- **Task to carry out**:
Pictures excluded, please transcribe exactly the lines from the one with "Сурхандарьинской области" through the end of the records below, and nothing more.

- **Source material**:
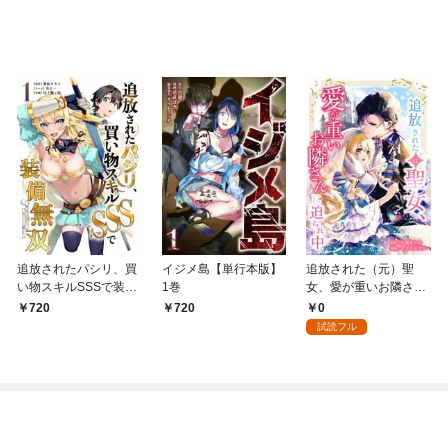
追放されたパシリ、買
イジメ島【単行本版】
追放された（元）聖
い物スキルSSSで装備
1巻
女、愛が重いお隣さん
無双 ～買ったモノを
に迫られ中第1話
0
720
720
超強化して最強パーテ
試読フル
ィー目指します～【単
行本版】 1巻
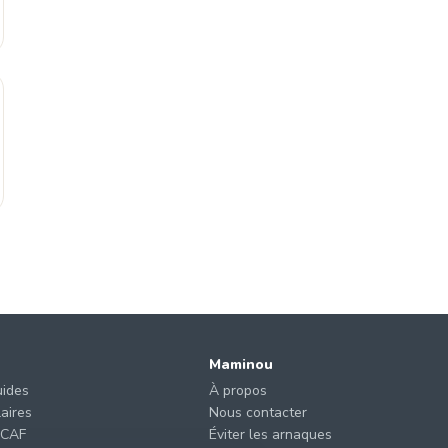
Maminou
uides
À propos
laires
Nous contacter
 CAF
Éviter les arnaques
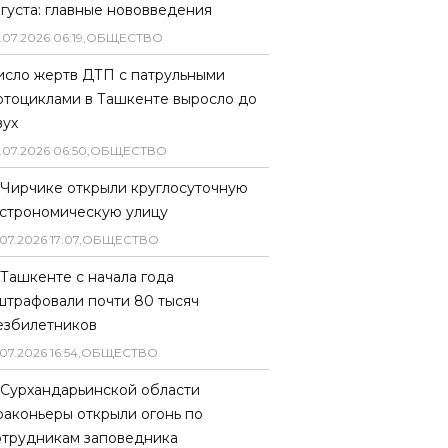
вгуста: главные нововведения
.
07
.
2026
06
:
19
,
ОБЩЕСТВО
исло жертв ДТП с патрульными
отоциклами в Ташкенте выросло до
вух
.
07
.
2026
06
:
50
,
ОБЩЕСТВО
 Чирчике открыли круглосуточную
астрономическую улицу
07
.
2026
17
:
07
,
ОБЩЕСТВО
 Ташкенте с начала года
штрафовали почти 80 тысяч
езбилетников
07
.
2026
16
:
54
,
ОБЩЕСТВО
 Сурхандарьинской области
раконьеры открыли огонь по
отрудникам заповедника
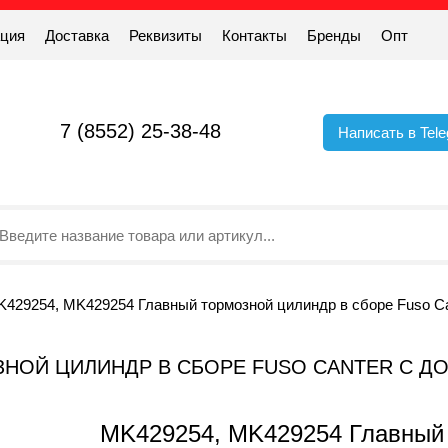
ация
Доставка
Реквизиты
Контакты
Бренды
Опт
7 (8552) 25-38-48
Написать в Tel
429254, MK429254 Главный тормозной цилиндр в сборе Fuso Can
ОЗНОЙ ЦИЛИНДР В СБОРЕ FUSO CANTER С Д
MK429254, MK429254 Главный 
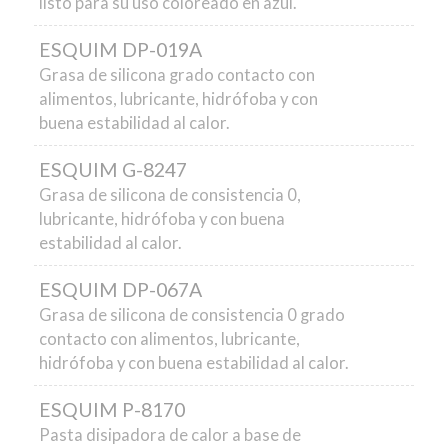
listo para su uso coloreado en azul.
ESQUIM DP-019A
Grasa de silicona grado contacto con
alimentos, lubricante, hidrófoba y con
buena estabilidad al calor.
ESQUIM G-8247
Grasa de silicona de consistencia 0,
lubricante, hidrófoba y con buena
estabilidad al calor.
ESQUIM DP-067A
Grasa de silicona de consistencia 0 grado
contacto con alimentos, lubricante,
hidrófoba y con buena estabilidad al calor.
ESQUIM P-8170
Pasta disipadora de calor a base de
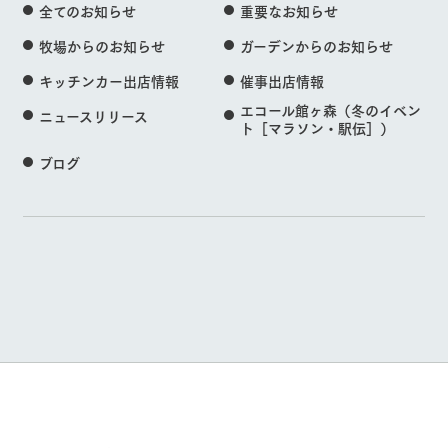
全てのお知らせ
重要なお知らせ
牧場からのお知らせ
ガーデンからのお知らせ
キッチンカー出店情報
催事出店情報
エコール館ヶ森（冬のイベン
ニュースリリース
ト［マラソン・駅伝］）
ブログ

- **Task result**:
 Сурхандарьинской области
раконьеры открыли огонь по
отрудникам заповедника
ация
Доставка
Реквизиты
Контакты
Бренды
Опт
7 (8552) 25-38-48
Написать в Tel
429254, MK429254 Главный тормозной цилиндр в сборе Fuso Can
ОЗНОЙ ЦИЛИНДР В СБОРЕ FUSO CANTER С Д
MK429254, MK429254 Главный 
listo para su uso coloreado en azul.
ESQUIM DP-019A
Grasa de silicona grado contacto con
alimentos, lubricante, hidrófoba y con
buena estabilidad al calor.
ESQUIM G-8247
Grasa de silicona de consistencia 0,
lubricante, hidrófoba y con buena
estabilidad al calor.
ESQUIM DP-067A
Grasa de silicona de consistencia 0 grado
contacto con alimentos, lubricante,
hidrófoba y con buena estabilidad al calor.
ESQUIM P-8170
Pasta disipadora de calor a base de
全てのお知らせ
重要なお知らせ
牧場からのお知らせ
ガーデンからのお知らせ
キッチンカー出店情報
催事出店情報
エコール館ヶ森（冬のイベン
ニュースリリース
ト［マラソン・駅伝］）
ブログ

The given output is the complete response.